Overview
Component Overview
Kubernetes' scheduling logic operates based on the Pod's Request. The schedulable resources on the node are occupied by the Pod's Request amount and cannot free up. The native node dedicated scheduler is a scheduling plugin developed by Tencent Kubernetes Engine (TKE) based on the native Kube-scheduler Extender mechanism of Kubernetes, which can virtually magnify the capacity of the node, resolving the issue of the node's resources being occupied while maintaining a low utilization rate.
Kubernetes objects deployed in a cluster
|
crane-scheduler-controller | Deployment | Each instance is endowed with 200m CPU and 200Mi memory, totaling one instance | kube-system |
crane-descheduler | Deployment | Each instance is endowed with 200m CPU and 200Mi memory, totaling one instance | kube-system |
crane-scheduler | Deployment | Each instance is endowed with 200m CPU and 200Mi memory, totaling three instances | kube-system |
crane-scheduler-controller | Service | - | kube-system |
crane-scheduler | Service | - | kube-system |
crane-scheduler | ClusterRole | - | kube-system |
crane-descheduler | ClusterRole | - | kube-system |
crane-scheduler | ClusterRoleBinding | - | kube-system |
crane-descheduler | ClusterRoleBinding | - | kube-system |
crane-scheduler-policy | ConfigMap | - | kube-system |
crane-descheduler-policy | ConfigMap | - | kube-system |
ClusterNodeResourcePolicy | CRD | - | - |
CraneSchedulerConfiguration | CRD | - | - |
NodeResourcePolicy | CRD | - | - |
crane-scheduler-controller-mutating-webhook | MutatingWebhookConfiguration | - | - |
Application Scenarios
Scenario 1: Resolving the issue of high node box rate but low utilization
Note:
The fundamental concepts are as follows.
Box Rate: It refers to the ratio of the sum of Requests of all Pods on a node to the actual specifications of the node.
Utilization: It refers to the ratio of the total actual usage of all Pods on a node to the actual specifications of the node.
The native Kubernetes scheduler schedules based on the Request resources of Pod. Therefore, even if the actual usage on the node is low at this time, if the sum of Requests of all Pods on the node is close to the actual specifications of the node, new Pods cannot be scheduled, resulting in substantial resource waste. Moreover, businesses tend to apply for surplus resources to ensure the stability of their services, that is, a large Request, leading to the occupation of node resources, unable to free up. At this point, the node's box rate is substantial, but the actual resource utilization is comparatively low.
At such times, you can use the dedicated native node scheduler to virtually enhance the specifications of CPU and memory on a node, thus amplifying its scheduler resources. More pods can thereby be scheduled.
Scenario 2: Setting the watermark of the nodes
The watermark setting of the node is to ensure the stability of the node and set the node's target utilization rate:
Control of the watermark during scheduling: This step determines the native node's target resource utilization rate to guarantee stability. While scheduling the Pods, nodes with resources above this watermark will not be selected. Moreover, from nodes meeting the watermark requirements, as shown in the following figure, nodes with lower actual load watermarks have priority to balance the cluster node's utilization distribution.

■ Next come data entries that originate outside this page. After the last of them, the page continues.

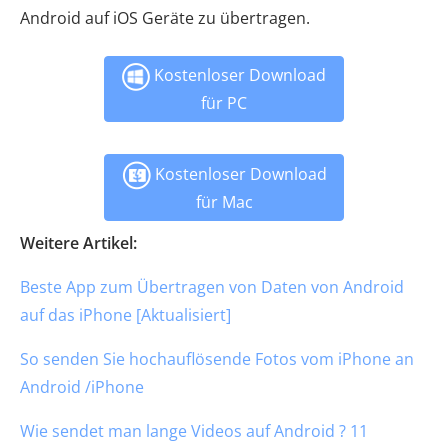
Android auf iOS Geräte zu übertragen.
Kostenloser Download
für PC
Kostenloser Download
für Mac
Weitere Artikel:
Beste App zum Übertragen von Daten von Android
auf das iPhone [Aktualisiert]
So senden Sie hochauflösende Fotos vom iPhone an
Android /iPhone
Wie sendet man lange Videos auf Android ? 11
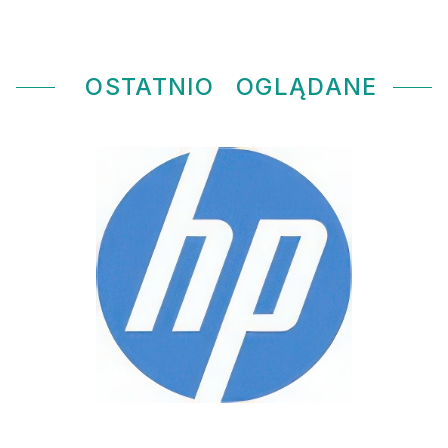
OSTATNIO
OGLĄDANE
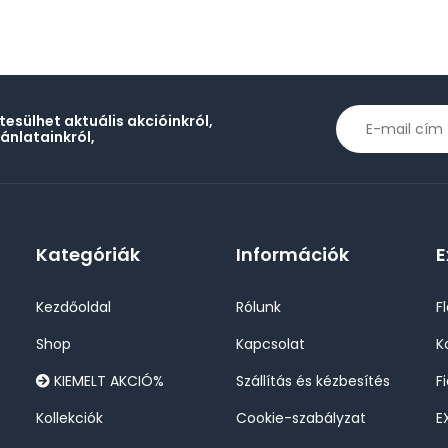
rtesülhet aktuális akcióinkról,
jánlatainkról,
Kategóriák
Információk
E
Kezdőoldal
Rólunk
F
Shop
Kapcsolat
K
KIEMELT AKCIÓ%
Szállítás és kézbesítés
F
Kollekciók
Cookie-szabályzat
E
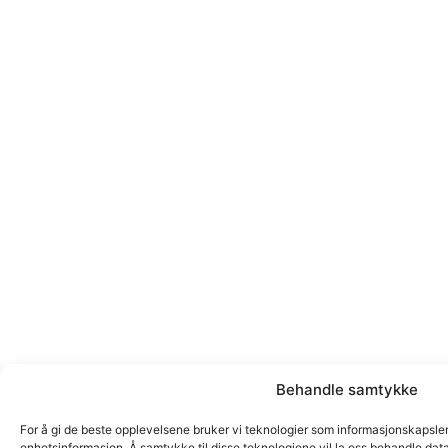
Behandle samtykke
For å gi de beste opplevelsene bruker vi teknologier som informasjonskapsler fo
enhetsinformasjon. Å samtykke til disse teknologiene vil la oss behandle data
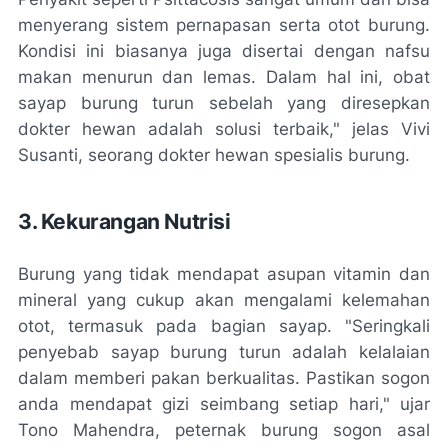
menyerang sistem pernapasan serta otot burung.
Kondisi ini biasanya juga disertai dengan nafsu
makan menurun dan lemas. Dalam hal ini, obat
sayap burung turun sebelah yang diresepkan
dokter hewan adalah solusi terbaik," jelas Vivi
Susanti, seorang dokter hewan spesialis burung.
3. Kekurangan Nutrisi
Burung yang tidak mendapat asupan vitamin dan
mineral yang cukup akan mengalami kelemahan
otot, termasuk pada bagian sayap. "Seringkali
penyebab sayap burung turun adalah kelalaian
dalam memberi pakan berkualitas. Pastikan sogon
anda mendapat gizi seimbang setiap hari," ujar
Tono Mahendra, peternak burung sogon asal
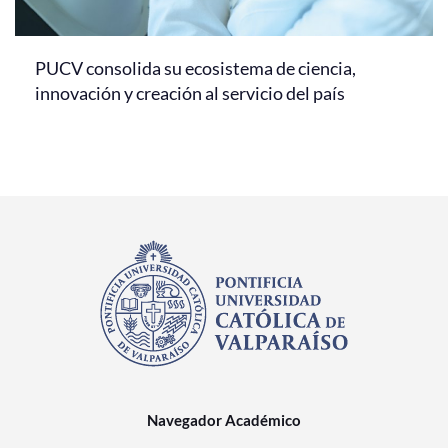
PUCV consolida su ecosistema de ciencia,
innovación y creación al servicio del país
Navegador Académico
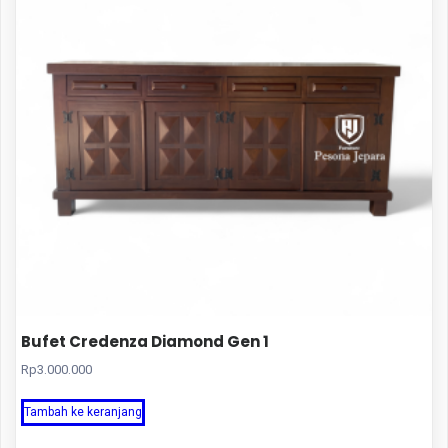
Bufet Credenza Diamond Gen 1
Rp
3.000.000
Tambah ke keranjang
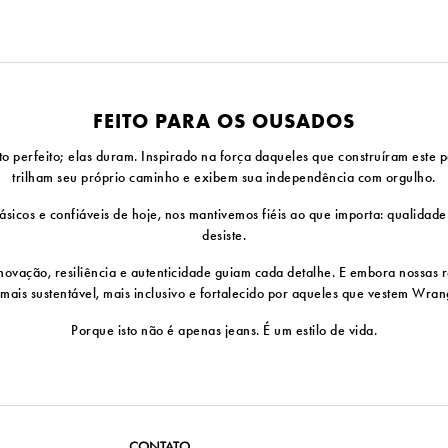
FEITO PARA OS OUSADOS
erfeito; elas duram. Inspirado na força daqueles que construíram este pa
trilham seu próprio caminho e exibem sua independência com orgulho.
sicos e confiáveis ​​de hoje, nos mantivemos fiéis ao que importa: qualidad
desiste.
vação, resiliência e autenticidade guiam cada detalhe. E embora nossas ra
 mais sustentável, mais inclusivo e fortalecido por aqueles que vestem Wra
Porque isto não é apenas jeans. É um estilo de vida.
CONTATO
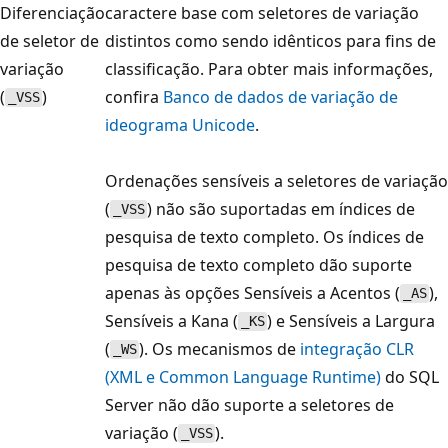
Diferenciação
caractere base com seletores de variação
de seletor de
distintos como sendo idênticos para fins de
variação
classificação. Para obter mais informações,
(
)
confira
Banco de dados de variação de
_VSS
ideograma Unicode
.
Ordenações sensíveis a seletores de variação
(
) não são suportadas em índices de
_VSS
pesquisa de texto completo. Os índices de
pesquisa de texto completo dão suporte
apenas às opções Sensíveis a Acentos (
),
_AS
Sensíveis a Kana (
) e Sensíveis a Largura
_KS
(
). Os mecanismos de
integração CLR
_WS
(XML e Common Language Runtime)
do SQL
Server não dão suporte a seletores de
variação (
).
_VSS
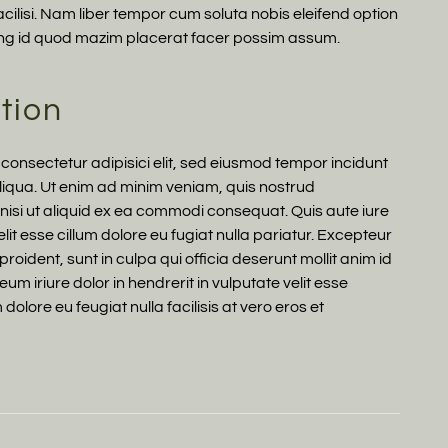
facilisi. Nam liber tempor cum soluta nobis eleifend option
ing id quod mazim placerat facer possim assum.
ation
consectetur adipisici elit, sed eiusmod tempor incidunt
liqua. Ut enim ad minim veniam, quis nostrud
 nisi ut aliquid ex ea commodi consequat. Quis aute iure
lit esse cillum dolore eu fugiat nulla pariatur. Excepteur
roident, sunt in culpa qui officia deserunt mollit anim id
um iriure dolor in hendrerit in vulputate velit esse
dolore eu feugiat nulla facilisis at vero eros et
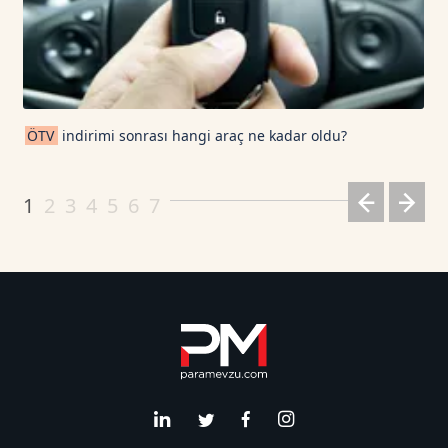
ÖTV
indirimi sonrası hangi araç ne kadar oldu?
1
2
3
4
5
6
7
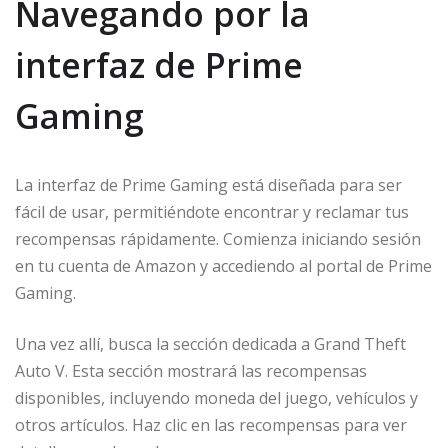
Navegando por la
interfaz de Prime
Gaming
La interfaz de Prime Gaming está diseñada para ser
fácil de usar, permitiéndote encontrar y reclamar tus
recompensas rápidamente. Comienza iniciando sesión
en tu cuenta de Amazon y accediendo al portal de Prime
Gaming.
Una vez allí, busca la sección dedicada a Grand Theft
Auto V. Esta sección mostrará las recompensas
disponibles, incluyendo moneda del juego, vehículos y
otros artículos. Haz clic en las recompensas para ver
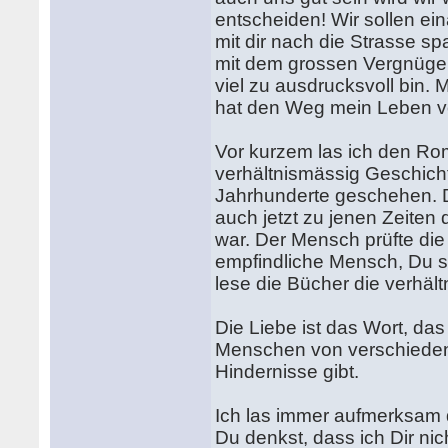
entscheiden! Wir sollen ei
mit dir nach die Strasse s
mit dem grossen Vergnügen
viel zu ausdrucksvoll bin. 
hat den Weg mein Leben vo
Vor kurzem las ich den Ro
verhältnismässig Geschicht
Jahrhunderte geschehen. D
auch jetzt zu jenen Zeiten
war. Der Mensch prüfte die
empfindliche Mensch, Du so
lese die Bücher die verhäl
Die Liebe ist das Wort, das
Menschen von verschiedene
Hindernisse gibt.
Ich las immer aufmerksam 
Du denkst, dass ich Dir nic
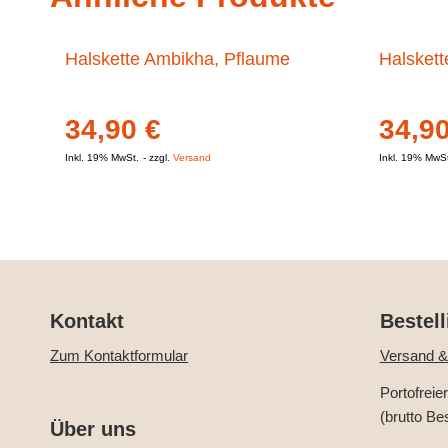
Halskette Ambikha, Pflaume
Halskett
34,90
€
34,9
Inkl. 19% MwSt.
zzgl.
Versand
Inkl. 19% MwS
Kontakt
Bestell
Zum Kontaktformular
Versand &
Portofreie
(brutto Be
Über uns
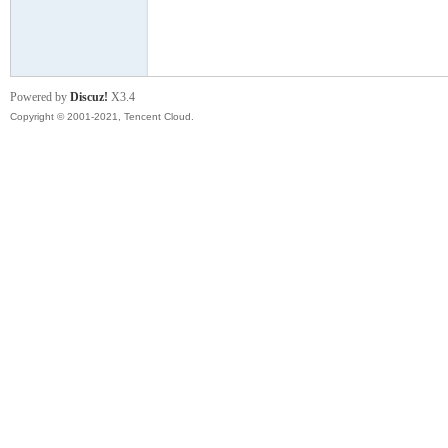
模
Powered by
Discuz!
X3.4
Copyright © 2001-2021, Tencent Cloud.
论
坛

Control of the watermark during runtime: This step determines the current target resource utilization rate for native nodes to guarantee stability. At runtime, nodes with resources above this watermark could trigger evictions. Given that eviction is a high-risk action, bear in mind the following notes.
Notes
1. To avoid draining important Pods, this feature is set not to evict Pods by default. For Pods that can be safely drained, it is essential for users to explicitly determine the workload to which the Pod belongs. For example, StatefulSet, Deployment, and other objects can be set as drainable annotations:
descheduler.alpha.kubernetes.io/evictable: 'true'
2. It is recommended to enable event persistence for the cluster, to better monitor component abnormalities and troubleshoot. When evicting a Pod, corresponding events will be generated. You can observe if the Pod is being repeatedly evicted based on the Descheduled event.
3. The eviction action has requirements for nodes: a cluster is required to have 3 or more low-load native nodes, where a low-load definition refers to a Node's load that is lesser than its operational water-level control.
4. After filtering at the node dimension, evacuation begins on the workload on the Node. This necessitates the constraint that the replica count of the workload should be equal to or greater than 2, or at least half of the Workload spec replicas.
5. At the Pod dimension level, if a Pod's load exceeds the eviction watermark of the node, eviction is forbidden to prevent the overloading of other nodes by relocating them there.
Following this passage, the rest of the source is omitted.